Dans un article de La Dépêche intitulé « Déclin des oiseaux : « Cette année, les hirondelles ne sont pas revenues«  », on lit que “les environnementalistes estiment ainsi qu’en France, 40 % des hirondelles ont disparu en deux décennies tandis que chez nos voisins, la Société espagnole d’ornithologie évalue à 500,000 le nombre d’hirondelles qu’elle perd chaque année.” Pierre Maigre de la Ligue de Protection des Oiseaux (LPO) d’Occitanie a écrit que l’hirondelle « fait donc aussi partie des 43 espèces (d’oiseaux) aujourd’hui en fort déclin’ » et que ceci « témoigne du mauvais état de la biodiversité en Europe et… en Afrique ».

Le réchauffement climatique leur fait du mal : revenant de l’Afrique, “avec le réchauffement climatique et des hivers secs, elles ont plus en plus de mal à trouver de la boue pour leur nid quand elles arrivent »; et, « les espèces migratrices arrivant de plus en plus tôt, elles se retrouvent affamées parce que les insectes qui les nourrissent, eux, ne sont pas encore sortis. Comme explique une personne, chargé d’études de la LPO, “L’artificialisation croissante des sols rend la boue rare, alors que c’est une matière essentielle à la construction du nid des hirondelles.”

« L’artificialisation des sols » – pour mieux comprendre ce terme – , “conséquence directe de l’extension urbaine et de la construction de nouveaux habitats en périphérie des villes, est aujourd’hui l’une des causes premières du changement climatique et de l’érosion de la biodiversité.
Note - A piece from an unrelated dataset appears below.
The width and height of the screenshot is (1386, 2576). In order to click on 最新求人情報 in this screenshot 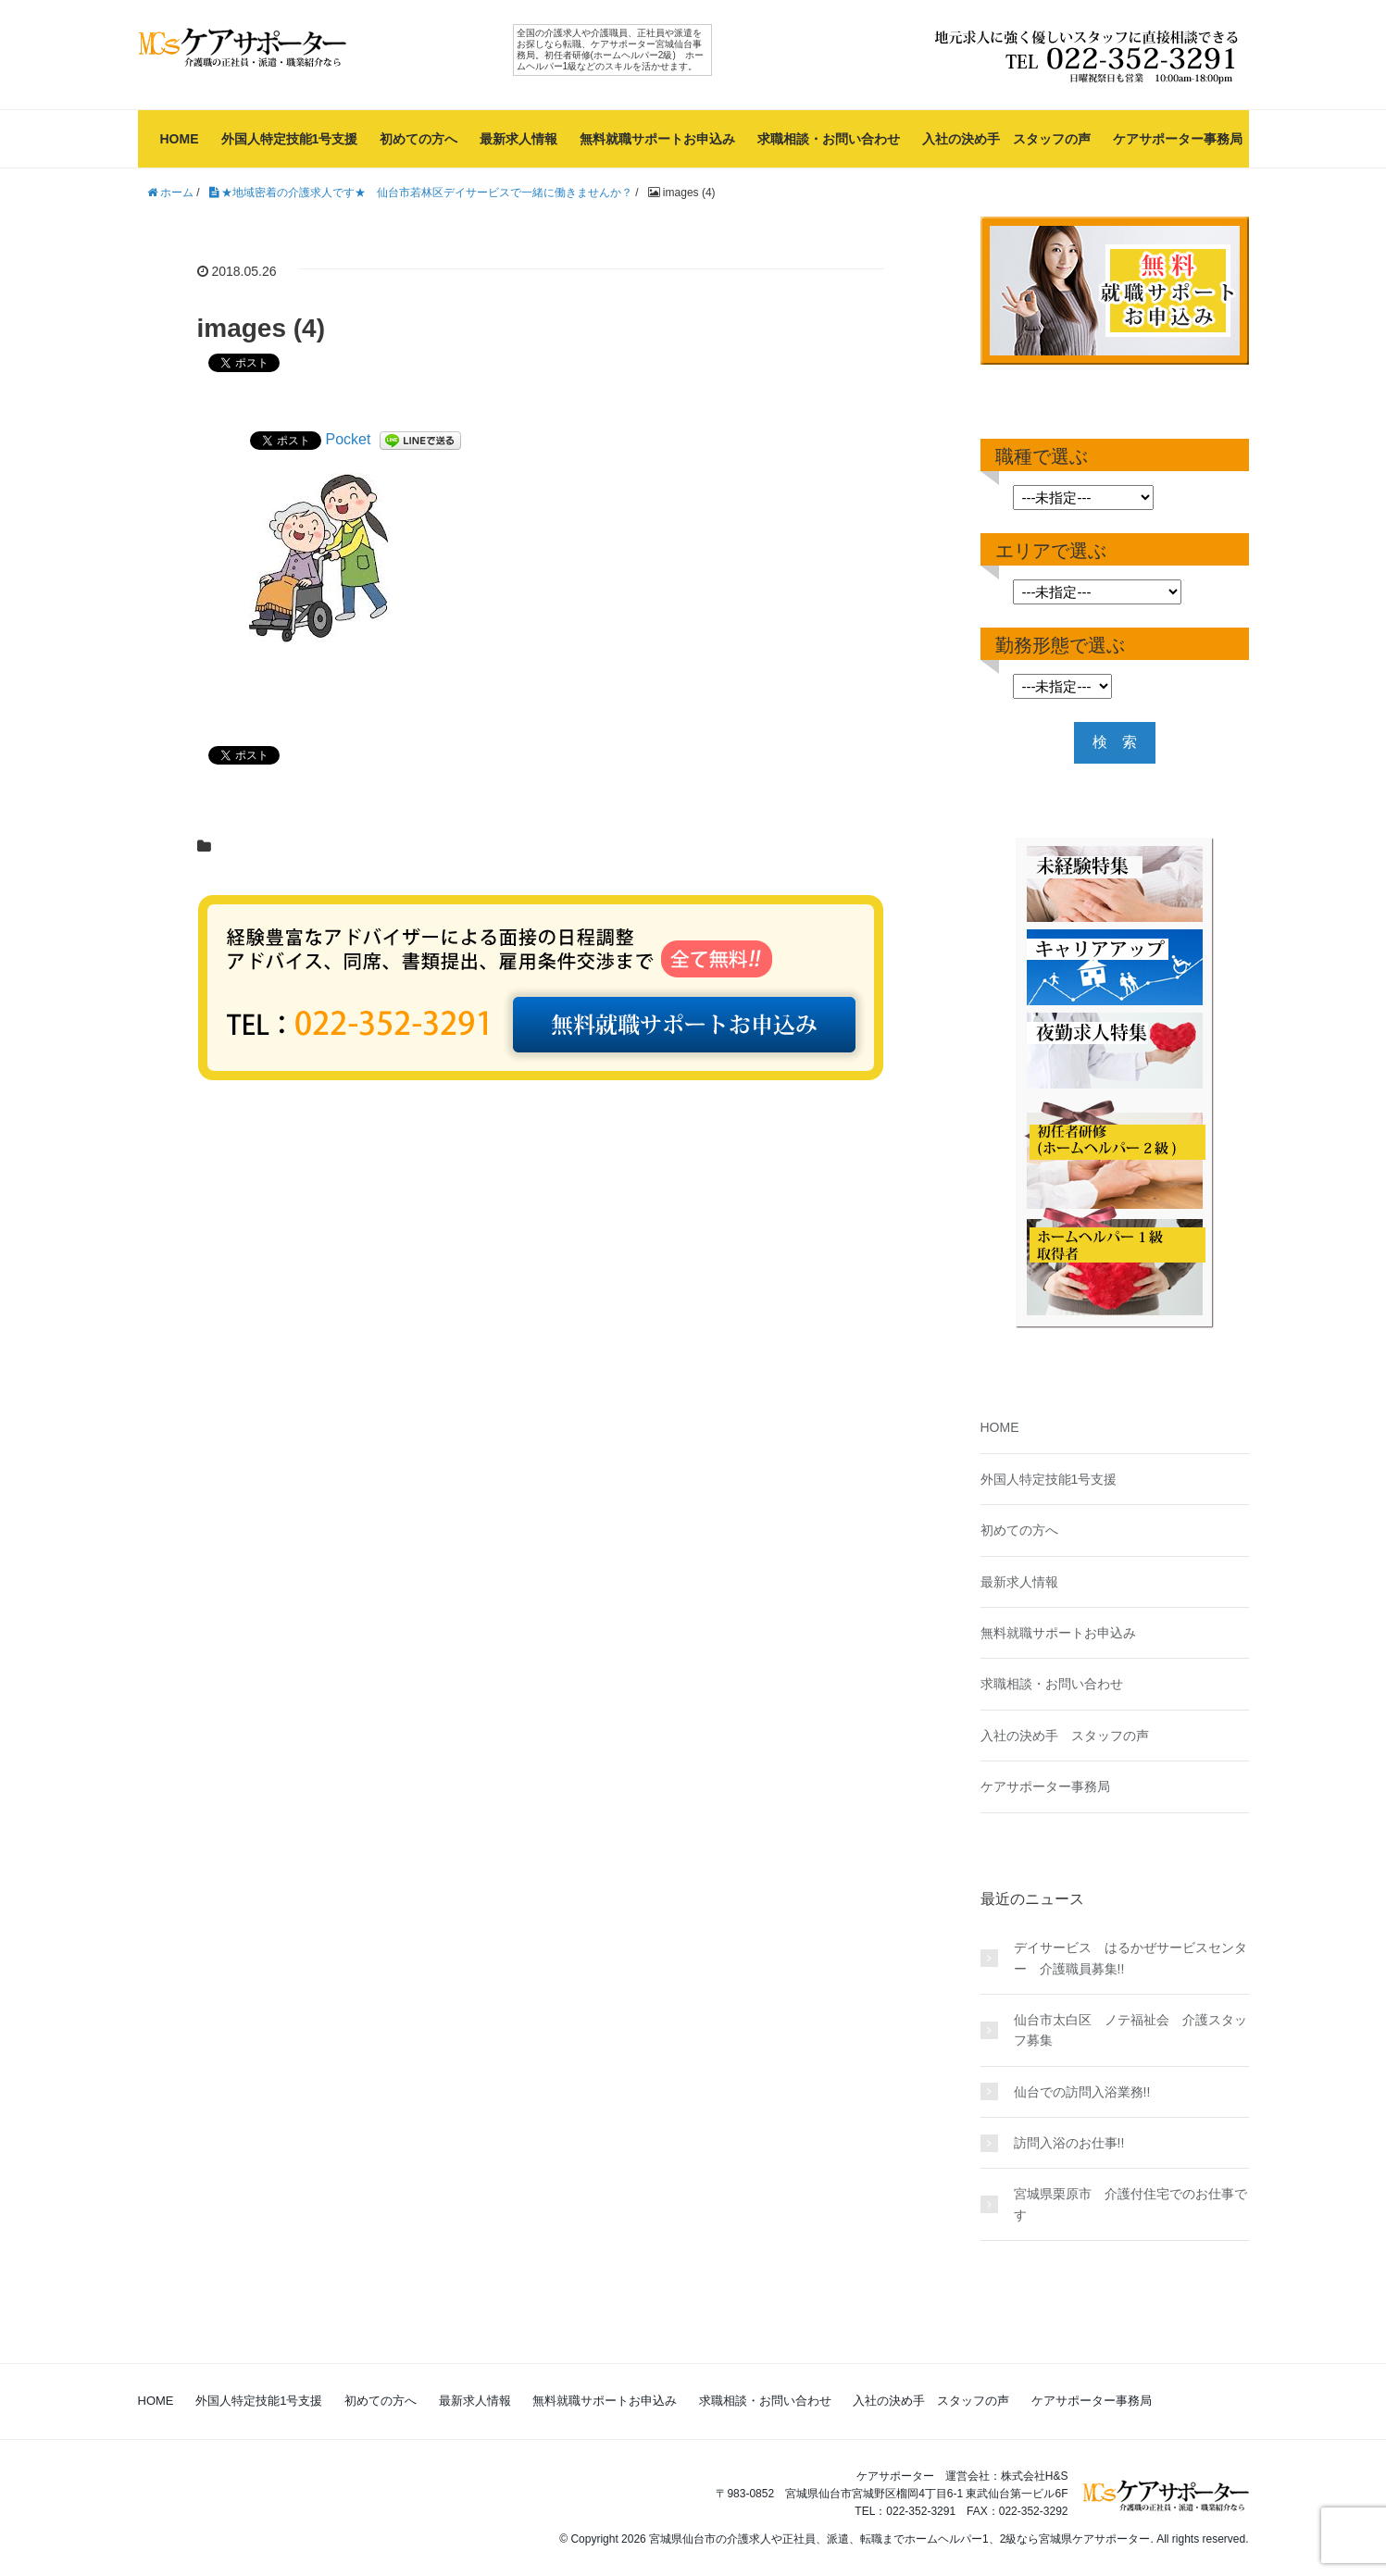 , I will do `click(518, 138)`.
Le gouvernement souhaite protéger ces espaces naturels, en instaurant l’objectif de ‘zéro artificialisation nette’ prévu par le Plan Biodiversité, et travailler avec les collectivités pour repenser l’aménagement urbain et réduire efficacement l’artificialisation des sols.  » (Voir la fiche sur le site internet du Ministère de la Transition Ecologique et de la Cohésion des territoires). “Ce phénomène consiste à transformer un sol naturel, agricole ou forestier, par des opérations d’aménagement pouvant entraîner une imperméabilisation partielle ou totale, afin de les affecter notamment à des fonctions urbaines ou de transport (habitat, activités, commerces, infrastructures, équipements publics…) »
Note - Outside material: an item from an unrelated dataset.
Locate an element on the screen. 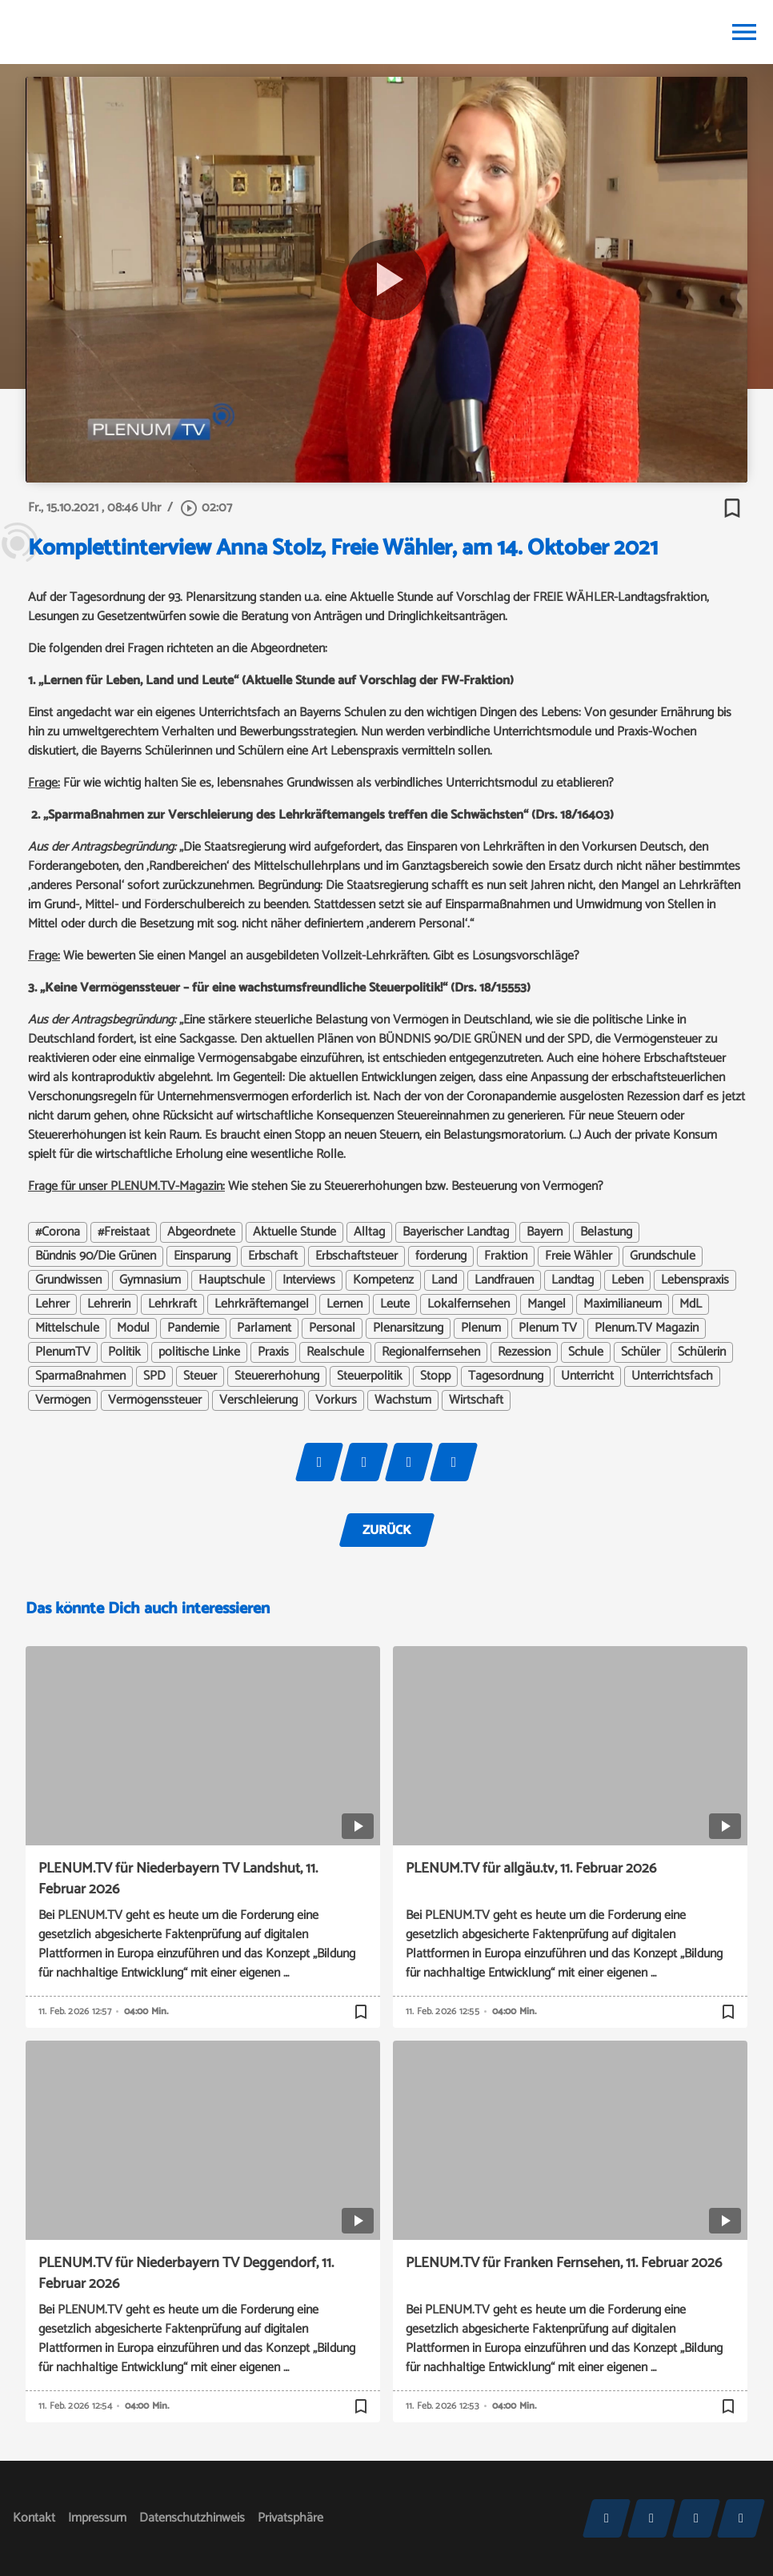  Mittelschule is located at coordinates (67, 1328).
Mais, qui est à l’écoute de ces bonnes initiatives ? Il y a trop d’instances des élus ou d’autres personnes des villages et des villes dans la région qui continuent à vouloir s’agrandir, avec lotissements, zones de développement, routes, etc., et ce, en sacrifiant des bonnes terres agricoles et zones naturelles. Se pose en outre la question de l’effet de serre. Toute cette urbanisation, ces constructions, vont-elles dans le sens opposé à l’objectif sérieux — énoncé — de réduire l’artificialisation des sols, et donc de l’effet de serre ?
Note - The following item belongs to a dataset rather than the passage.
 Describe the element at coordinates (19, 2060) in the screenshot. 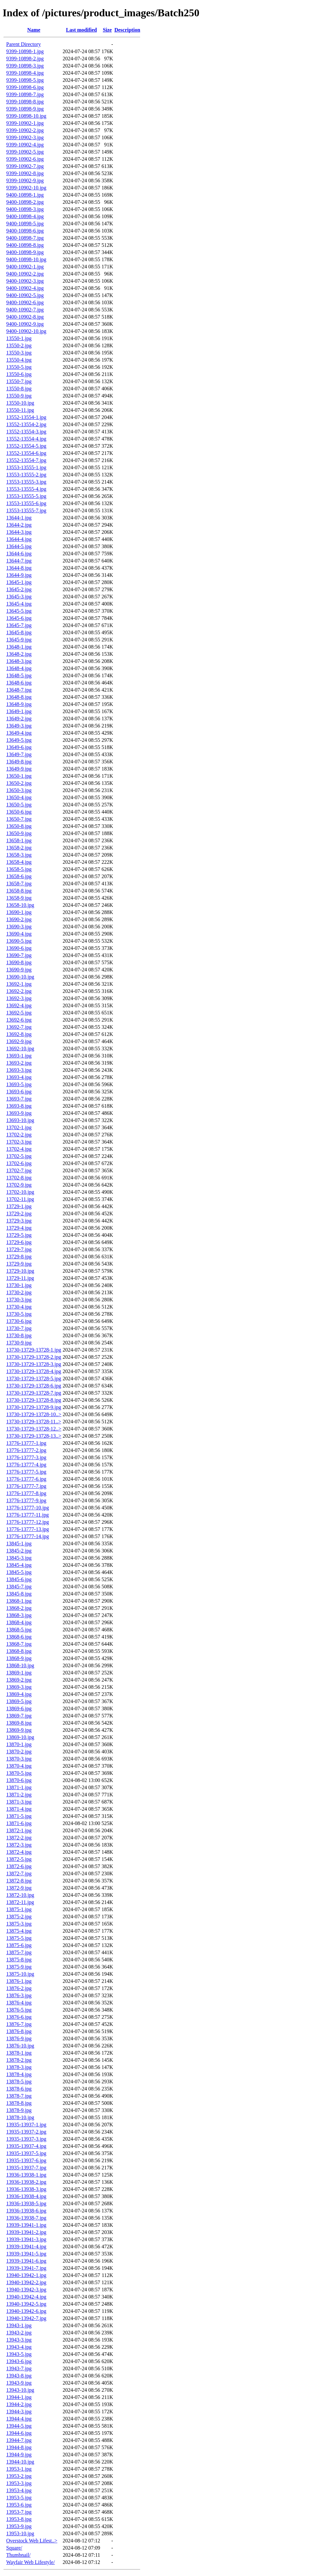 I see `13878-2.jpg` at that location.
Un Document « Plan Climat, Pays d’Apt Luberon« , nous rappelle, « La majorité des gaz à effet de serre du territoire sont émis par le transport routier (48 %) et le chauffage des logements (24 %) […etc.] « Répondant à la question, Quel impact l’augmentation du carbone dans l’atmosphère a-t-elle sur nos vies ?”, un philosophe du développement durable, Dominique Bourg, a répondu, « une variation de température moyenne sur l’ensemble de la planète n’a rien à voir avec les variations de la météo. +2 °C en moyenne sur terre va nous donner des températures qui pourront avoisiner les 50 °C l’été en France ». « Il ne s’agit donc pas de ‘quelques’ degrés supplémentaires permettant de passer de plus agréables vacances au nord du pays. L’augmentation de température sera en réalité bien plus forte, jusqu’à changer drastiquement les conditions de vie sur terre et même les rendre invivables par endroits. »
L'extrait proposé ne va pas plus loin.